*Your instructions*: The entries below contain pictures, which are to be left out; write out exactly, and only, the lines from the line with "atentando continuamente contra la" up to and including the line with "Інші напрямки".

*** Opening Given information ***

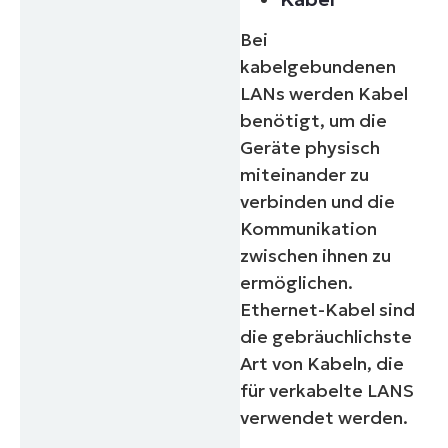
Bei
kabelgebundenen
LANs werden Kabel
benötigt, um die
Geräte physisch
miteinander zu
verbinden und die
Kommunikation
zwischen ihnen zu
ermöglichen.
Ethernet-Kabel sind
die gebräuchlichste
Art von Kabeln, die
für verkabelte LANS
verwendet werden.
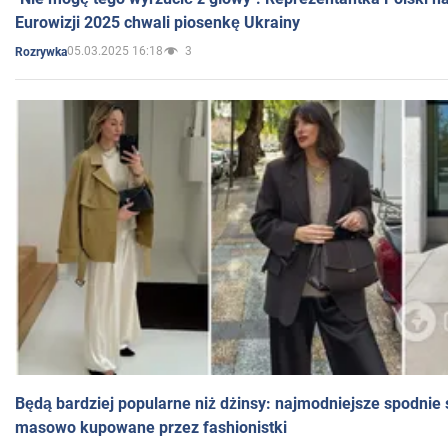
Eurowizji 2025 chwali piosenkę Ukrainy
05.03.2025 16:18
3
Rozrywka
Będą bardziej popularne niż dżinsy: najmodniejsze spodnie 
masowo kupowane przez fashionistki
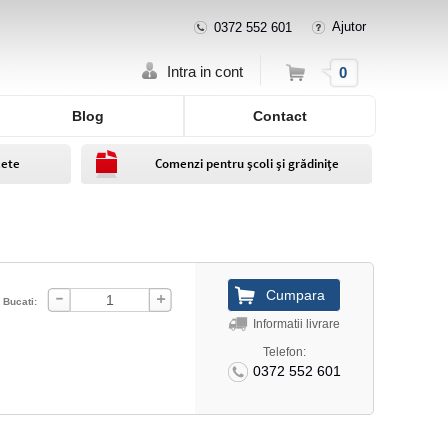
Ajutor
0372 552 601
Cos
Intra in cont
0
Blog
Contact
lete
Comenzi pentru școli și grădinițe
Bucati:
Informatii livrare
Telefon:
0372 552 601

*** Closing Given information ***
*** Opening Given information ***

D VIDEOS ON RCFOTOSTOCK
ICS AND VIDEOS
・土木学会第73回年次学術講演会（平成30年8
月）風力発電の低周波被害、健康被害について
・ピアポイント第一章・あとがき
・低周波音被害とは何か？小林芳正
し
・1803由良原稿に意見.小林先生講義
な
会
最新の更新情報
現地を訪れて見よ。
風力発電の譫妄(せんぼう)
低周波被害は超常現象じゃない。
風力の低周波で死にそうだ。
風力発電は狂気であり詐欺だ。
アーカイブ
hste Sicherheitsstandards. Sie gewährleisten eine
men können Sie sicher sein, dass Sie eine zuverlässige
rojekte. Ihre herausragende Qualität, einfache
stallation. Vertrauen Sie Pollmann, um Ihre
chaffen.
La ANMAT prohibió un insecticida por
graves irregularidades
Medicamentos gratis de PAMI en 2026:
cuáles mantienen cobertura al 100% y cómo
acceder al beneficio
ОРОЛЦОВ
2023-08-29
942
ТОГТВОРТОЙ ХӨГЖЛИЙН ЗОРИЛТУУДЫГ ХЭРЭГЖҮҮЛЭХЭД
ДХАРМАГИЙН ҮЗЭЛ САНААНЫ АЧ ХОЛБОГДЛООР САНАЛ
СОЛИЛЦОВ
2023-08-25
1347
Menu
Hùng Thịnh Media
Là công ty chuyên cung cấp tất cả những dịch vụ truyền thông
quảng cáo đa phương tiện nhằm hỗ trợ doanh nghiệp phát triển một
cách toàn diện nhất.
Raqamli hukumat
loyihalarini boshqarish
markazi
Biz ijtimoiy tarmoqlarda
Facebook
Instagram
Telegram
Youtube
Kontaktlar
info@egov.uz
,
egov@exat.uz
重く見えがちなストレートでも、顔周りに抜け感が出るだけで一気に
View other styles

*** Closing Given information ***
*** Opening Given information ***

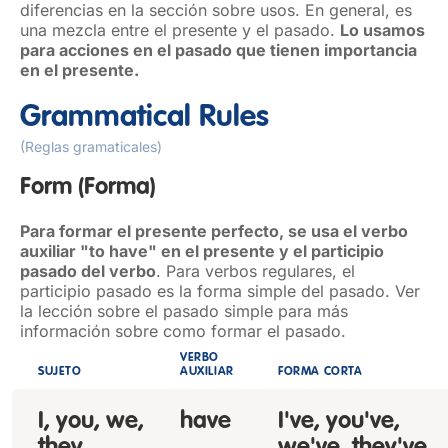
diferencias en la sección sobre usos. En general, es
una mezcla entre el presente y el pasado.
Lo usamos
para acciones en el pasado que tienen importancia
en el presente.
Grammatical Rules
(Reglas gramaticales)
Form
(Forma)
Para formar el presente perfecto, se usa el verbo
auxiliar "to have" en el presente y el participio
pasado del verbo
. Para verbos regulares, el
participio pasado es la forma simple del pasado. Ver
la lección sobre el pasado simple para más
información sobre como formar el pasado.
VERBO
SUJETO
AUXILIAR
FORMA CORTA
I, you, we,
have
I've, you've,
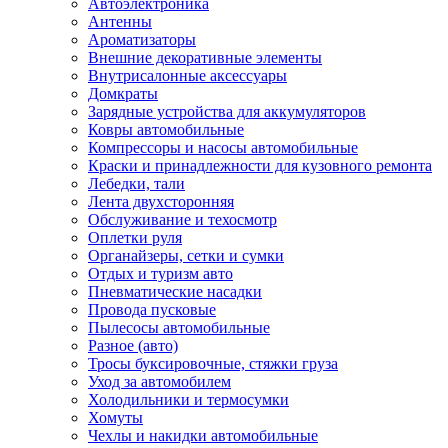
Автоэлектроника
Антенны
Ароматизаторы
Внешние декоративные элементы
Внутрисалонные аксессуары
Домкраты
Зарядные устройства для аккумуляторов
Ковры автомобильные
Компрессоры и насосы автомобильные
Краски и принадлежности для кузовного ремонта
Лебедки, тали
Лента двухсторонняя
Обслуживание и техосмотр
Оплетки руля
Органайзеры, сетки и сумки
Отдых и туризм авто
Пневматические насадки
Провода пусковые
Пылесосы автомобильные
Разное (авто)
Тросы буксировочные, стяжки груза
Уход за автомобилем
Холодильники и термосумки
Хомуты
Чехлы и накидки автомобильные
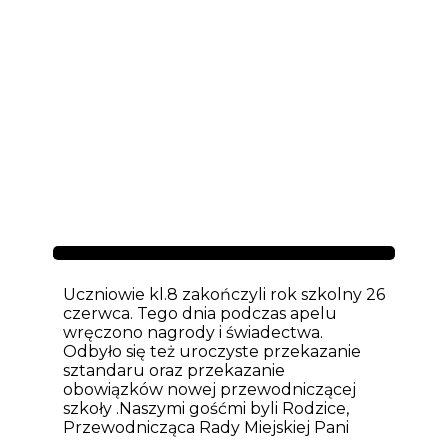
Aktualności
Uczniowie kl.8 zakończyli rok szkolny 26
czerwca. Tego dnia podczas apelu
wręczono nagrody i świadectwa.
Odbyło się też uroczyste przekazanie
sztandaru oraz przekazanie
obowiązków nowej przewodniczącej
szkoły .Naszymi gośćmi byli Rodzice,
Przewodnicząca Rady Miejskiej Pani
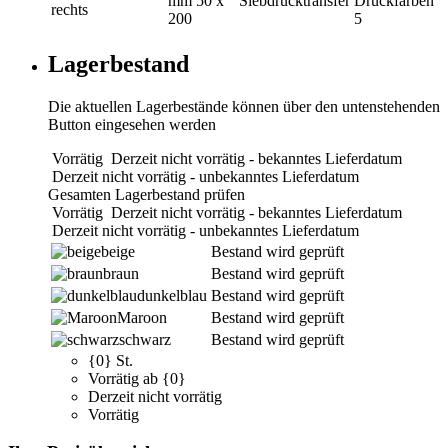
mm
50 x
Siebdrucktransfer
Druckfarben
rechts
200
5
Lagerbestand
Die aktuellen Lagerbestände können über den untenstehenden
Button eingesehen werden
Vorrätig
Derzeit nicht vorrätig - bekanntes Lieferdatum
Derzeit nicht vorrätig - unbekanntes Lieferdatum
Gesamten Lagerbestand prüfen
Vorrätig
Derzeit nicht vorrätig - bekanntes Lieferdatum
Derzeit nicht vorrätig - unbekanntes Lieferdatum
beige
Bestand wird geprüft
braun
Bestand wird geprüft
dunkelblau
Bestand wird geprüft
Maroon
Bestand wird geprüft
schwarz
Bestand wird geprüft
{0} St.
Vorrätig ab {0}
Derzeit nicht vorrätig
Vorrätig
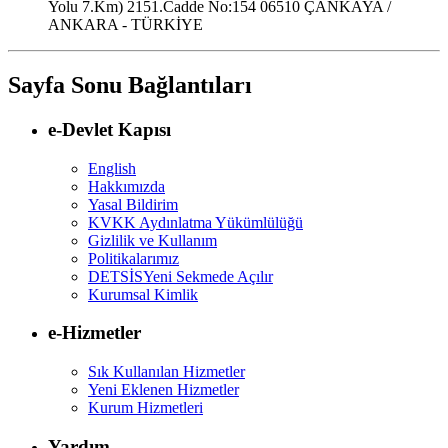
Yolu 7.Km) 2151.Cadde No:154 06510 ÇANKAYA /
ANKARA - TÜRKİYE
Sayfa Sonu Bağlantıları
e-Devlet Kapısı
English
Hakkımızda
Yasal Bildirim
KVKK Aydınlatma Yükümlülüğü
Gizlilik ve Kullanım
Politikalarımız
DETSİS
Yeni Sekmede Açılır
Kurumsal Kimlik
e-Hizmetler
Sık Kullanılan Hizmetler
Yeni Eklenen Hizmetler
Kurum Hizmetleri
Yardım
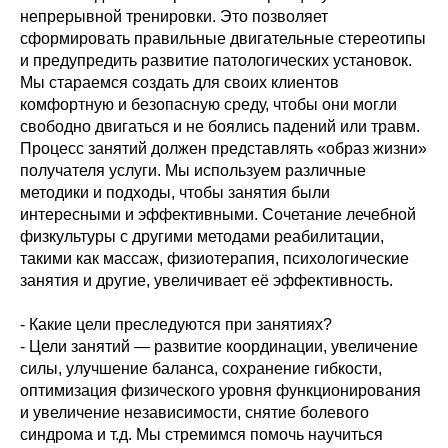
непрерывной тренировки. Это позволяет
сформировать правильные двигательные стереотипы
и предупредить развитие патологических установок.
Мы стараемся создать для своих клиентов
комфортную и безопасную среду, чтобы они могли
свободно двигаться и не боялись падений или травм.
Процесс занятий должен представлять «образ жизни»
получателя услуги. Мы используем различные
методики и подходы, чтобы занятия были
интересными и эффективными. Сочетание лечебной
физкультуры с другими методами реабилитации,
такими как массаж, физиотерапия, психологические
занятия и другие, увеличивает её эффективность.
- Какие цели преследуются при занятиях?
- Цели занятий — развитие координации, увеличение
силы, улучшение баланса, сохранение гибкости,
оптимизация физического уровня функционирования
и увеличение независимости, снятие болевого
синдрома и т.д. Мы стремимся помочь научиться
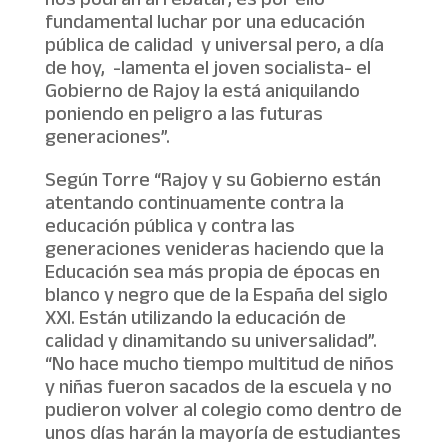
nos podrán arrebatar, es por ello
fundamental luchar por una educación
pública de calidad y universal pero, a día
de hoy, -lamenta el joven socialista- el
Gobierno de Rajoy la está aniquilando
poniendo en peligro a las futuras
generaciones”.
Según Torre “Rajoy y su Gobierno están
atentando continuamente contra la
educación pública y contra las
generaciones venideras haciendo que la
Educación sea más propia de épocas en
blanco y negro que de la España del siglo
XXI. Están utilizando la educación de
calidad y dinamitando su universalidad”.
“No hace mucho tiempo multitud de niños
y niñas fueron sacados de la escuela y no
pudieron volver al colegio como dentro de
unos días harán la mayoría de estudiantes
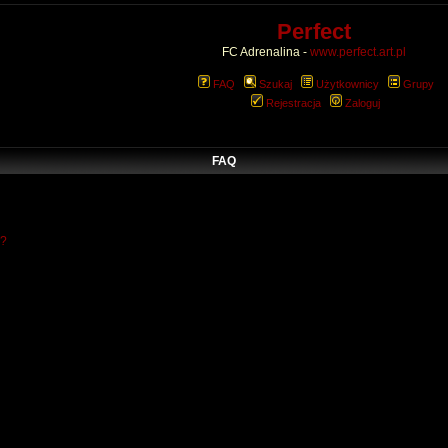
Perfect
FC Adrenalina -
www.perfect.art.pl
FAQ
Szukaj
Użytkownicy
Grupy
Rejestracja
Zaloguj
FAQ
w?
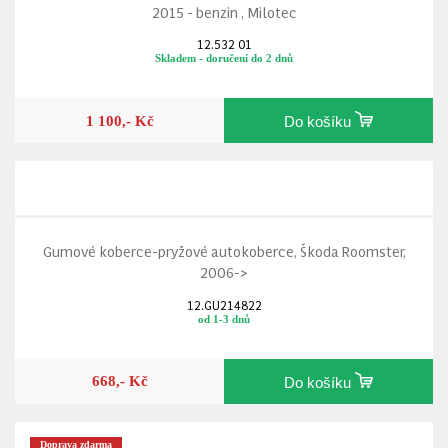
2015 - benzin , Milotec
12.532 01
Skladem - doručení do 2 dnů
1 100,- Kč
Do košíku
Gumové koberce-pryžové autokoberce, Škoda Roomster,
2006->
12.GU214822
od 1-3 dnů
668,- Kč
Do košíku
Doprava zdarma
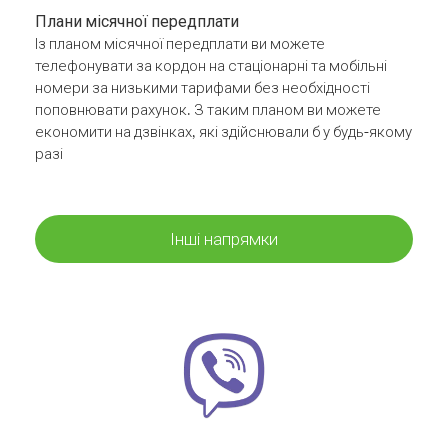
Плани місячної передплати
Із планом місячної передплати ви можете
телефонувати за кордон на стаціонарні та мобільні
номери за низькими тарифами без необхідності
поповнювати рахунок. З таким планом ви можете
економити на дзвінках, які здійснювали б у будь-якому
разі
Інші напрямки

*** Closing Given information ***

*Result of this exercise*:
atentando continuamente contra la
educación pública y contra las
generaciones venideras haciendo que la
Educación sea más propia de épocas en
blanco y negro que de la España del siglo
XXI. Están utilizando la educación de
calidad y dinamitando su universalidad”.
“No hace mucho tiempo multitud de niños
y niñas fueron sacados de la escuela y no
pudieron volver al colegio como dentro de
unos días harán la mayoría de estudiantes
Perfect
FC Adrenalina -
www.perfect.art.pl
FAQ
Szukaj
Użytkownicy
Grupy
Rejestracja
Zaloguj
FAQ
w?
2015 - benzin , Milotec
12.532 01
Skladem - doručení do 2 dnů
1 100,- Kč
Do košíku
Gumové koberce-pryžové autokoberce, Škoda Roomster,
2006->
12.GU214822
od 1-3 dnů
668,- Kč
Do košíku
Doprava zdarma
Плани місячної передплати
Із планом місячної передплати ви можете
телефонувати за кордон на стаціонарні та мобільні
номери за низькими тарифами без необхідності
поповнювати рахунок. З таким планом ви можете
економити на дзвінках, які здійснювали б у будь-якому
разі
Інші напрямки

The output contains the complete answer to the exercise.